What is required -> Please set down only the lines between the line containing "Open a Support Case" and the end of the records, inclusive, exactly as they stand.

Records supplied ->
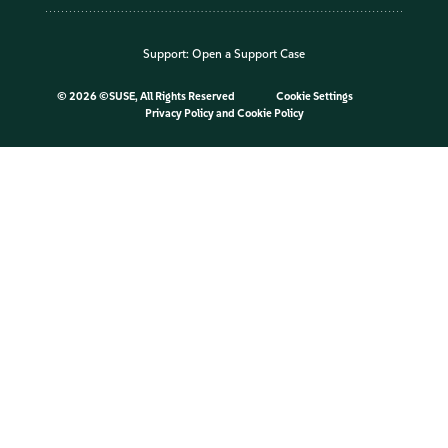
Support:
Open a Support Case
©
2026 ©SUSE, All Rights Reserved
Cookie Settings
Privacy Policy
and
Cookie Policy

Answer to this task ->
Open a Support Case
©
2026 ©SUSE, All Rights Reserved
Cookie Settings
Privacy Policy
and
Cookie Policy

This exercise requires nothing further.